Teresa bambina giocava con le coetanee al ruolo di quella che non si era sposata, lavorava ed era indipendente. Oggi le sono rimaste molte di queste cose. La sua, dice, è stata una scelta: quella di muoversi nell’altra ‘metà’ del mondo.
Adelaide: tentativo di mettere insieme le due identità, maschile e femminile.
Nora: il padre di Adelaide voleva trasmettere quel che per lui era importante e lei, la figlia, ha confrontato tale modello con quello sociale e lì è nato il ‘casino’.
Pina parla per Adelaide di possibile senso di colpa: lei si sentiva in colpa di non essere un maschio.
Teresa: necessità, invito ad armonizzare la parte maschile e femminile di cui parla Adelaide.
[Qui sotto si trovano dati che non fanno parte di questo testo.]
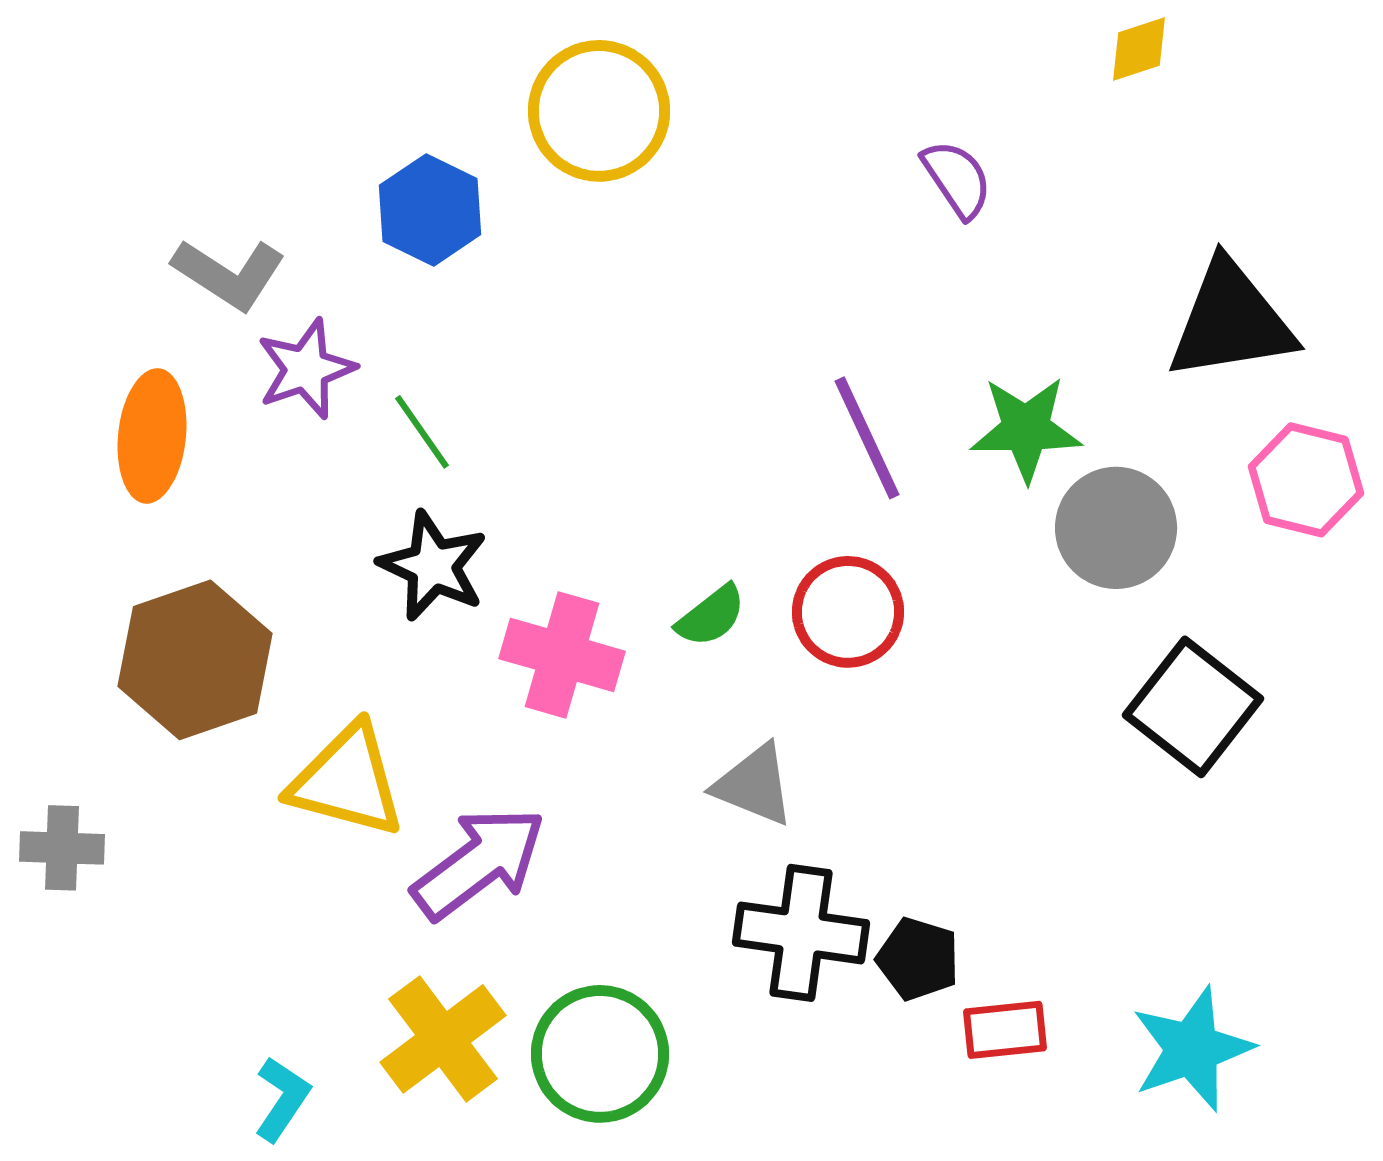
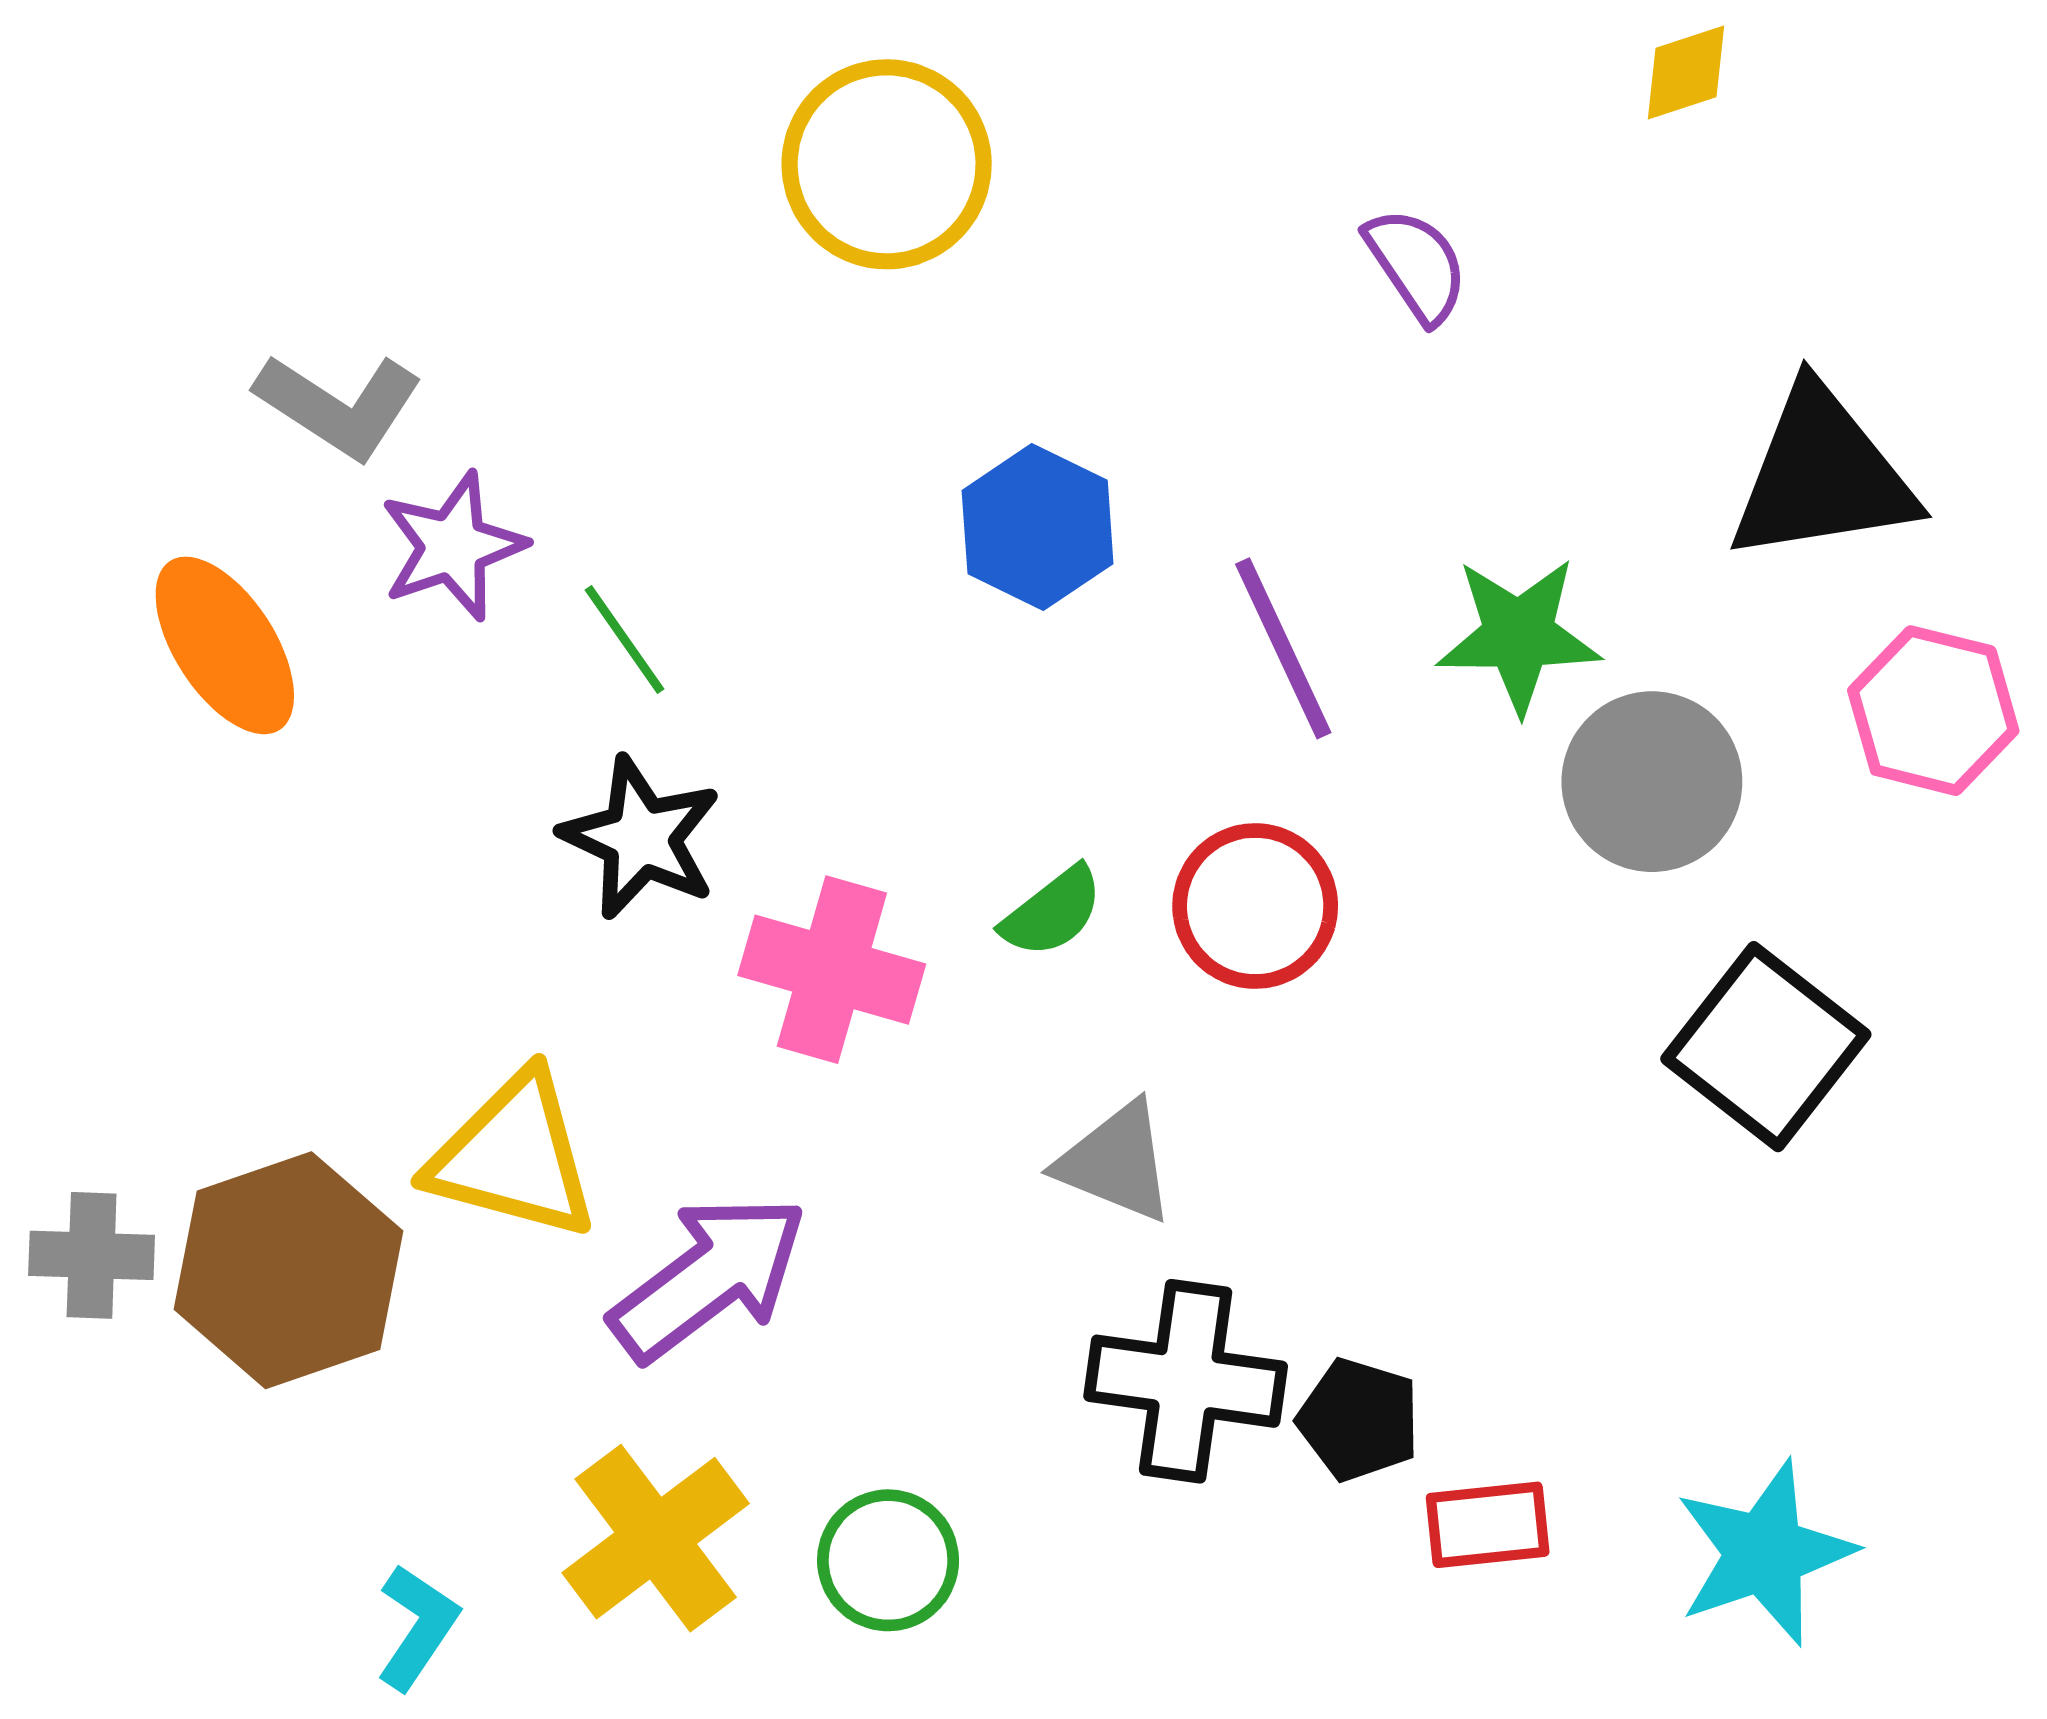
blue hexagon: (430, 210) -> (1038, 527), moved
orange ellipse: (152, 436) -> (225, 645), turned -39
brown hexagon: (195, 660) -> (288, 1270), moved
green circle: (600, 1054) -> (888, 1560), size x0.7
E aggiunge, per sè, che il giorno più brutto della sua vita è stato quello in cui ha avuto le prime mestruazioni: pianti, vergogna...
Lola: rivedere il rapporto col padre e con la madre.
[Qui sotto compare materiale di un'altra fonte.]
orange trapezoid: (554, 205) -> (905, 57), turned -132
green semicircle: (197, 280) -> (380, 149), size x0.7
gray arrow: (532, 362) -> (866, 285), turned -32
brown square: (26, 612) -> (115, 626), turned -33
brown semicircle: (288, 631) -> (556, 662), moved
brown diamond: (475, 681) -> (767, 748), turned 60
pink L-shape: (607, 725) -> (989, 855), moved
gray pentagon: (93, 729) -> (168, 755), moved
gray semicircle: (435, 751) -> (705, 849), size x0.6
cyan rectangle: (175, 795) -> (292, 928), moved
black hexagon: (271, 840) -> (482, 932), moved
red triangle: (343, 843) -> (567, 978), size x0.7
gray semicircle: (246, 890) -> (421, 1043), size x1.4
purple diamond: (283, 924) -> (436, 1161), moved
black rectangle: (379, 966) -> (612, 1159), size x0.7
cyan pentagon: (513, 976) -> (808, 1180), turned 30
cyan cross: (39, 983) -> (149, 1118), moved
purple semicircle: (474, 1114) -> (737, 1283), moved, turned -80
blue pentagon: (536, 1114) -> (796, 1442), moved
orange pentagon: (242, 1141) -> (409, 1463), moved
Adelaide: mestruazioni: furono il segnale che le fece capire che era una donna.
La conversazione si sposta sul rapporto di identificazione col padre che ha il potere: sembra che l’unico modello che le consentisse di sentirsi accettata fosse identificarsi col padre. La madre infatti si metteva in disparte, ‘assente’ come la nonna, e con nessuna delle due ha mai avuto un legame di confronto esplicito.
Si tirano un po’ di somme attorno ai nodi:
- prenderci il potere che ci viene dato dal padre;
- prenderci la responsabilità di correre il rischio di ‘avere le palle’ (discutiamo molto sull’opportunità di questa locuzione, che a me e ad Adelaide piace mentre alle altre no o piace poco);
- necessità, per Adelaide, di un percorso di posizionamento su sé che le consente di entrare in relazione con persone che accettano la sua differenza, la sua ‘mascolinità’ come ricchezza di un modello che le è stato fornito fin da piccola e che può essere entrato in conflitto con quello femminile (penso mentre scrivo a questa mamma e alla nonna sullo sfondo e le faccio risuonare con lei, che si dice aggressiva, e che giudica l’aggressività negativamente, come cifra mschile, in qualche modo da tener distante da sé... immagini, e ve le butto lì);
- armonizzazione: diventa un percorso di recupero di aentrambe le parti;
Adelaide dichiara la difficoltà a condividere questo percorso con altre e altri, cosa che comunque oggi nel gruppo è riuscita a fare: è la pratica di relazione la forza di Presenti, differenti.
Ci chiediamo: alla sua età è a un punto cui noi quarantenni non eravamo: cosa è ‘passato’?
Pina: la pratica delle relazioni ha origini femminili e diventa discorso politico. È nel ‘500 che si crea la pratica del distinguere, e la successiva cultura dell’oggettivazione [Pina, ti va di approfondire?].
Rivalità fra donne: strumento prezioso del patriarcato (credo fosse Teresa o Lola).
Le relazioni fra uomini sono ‘a pagamento’, quelle fra donne sono costruite sulla gratuità e sulla reciprocità dello scambio (Pina e Teresa, se non ricordo male).
Questi i miei appunti di quando non intervenivo... imprecisi giacché ho saltato molti passaggi essendo appunto impegnata a viverli col gruppo: chiedo venia ma, soprattutto, la disponibilità di chi c'era a integrare correggere perché nodi ne sono venuti fuori tanti, e densi, e c'è un sacco di roba per il glossario ma, soprattutto, per nutrirci noi. Grazie Adelaide :)
2 commenti:
Possibili errori orrori e altro derivano dalla scarsa lucidità febbricitante che mi ha tenuta ahimé lontana da voi oggi - ma mi sono consolata scrivendo il post e stasera vedrò anche 'La teta asustada'. Non sarà lo stesso ma sarà meglio di niente... Baci allo sciroppo, Moma
A proposito di "avere o non avere le palle", una suggestione.
Avere le palle: si utilizza un'immagine maschile per indicare una qualità positiva. Al contrario, "essere una femminuccia" riferisce al femminile l'assenza di valore. Gli esempi abbondano. Allora mi chiedo: se è vero, come credo, che il linguaggio sia la colla che tiene insieme la materia di questo mondo, continuare ad utilizzare inconsapevolmente un linguaggio configurato al maschile, non finisce col perpetuare l'utilizzo di quel particolare collante(sebbene si spacci per universale), che è la via maschile del pensiero? Anche se a farlo sono io, femminista consapevole?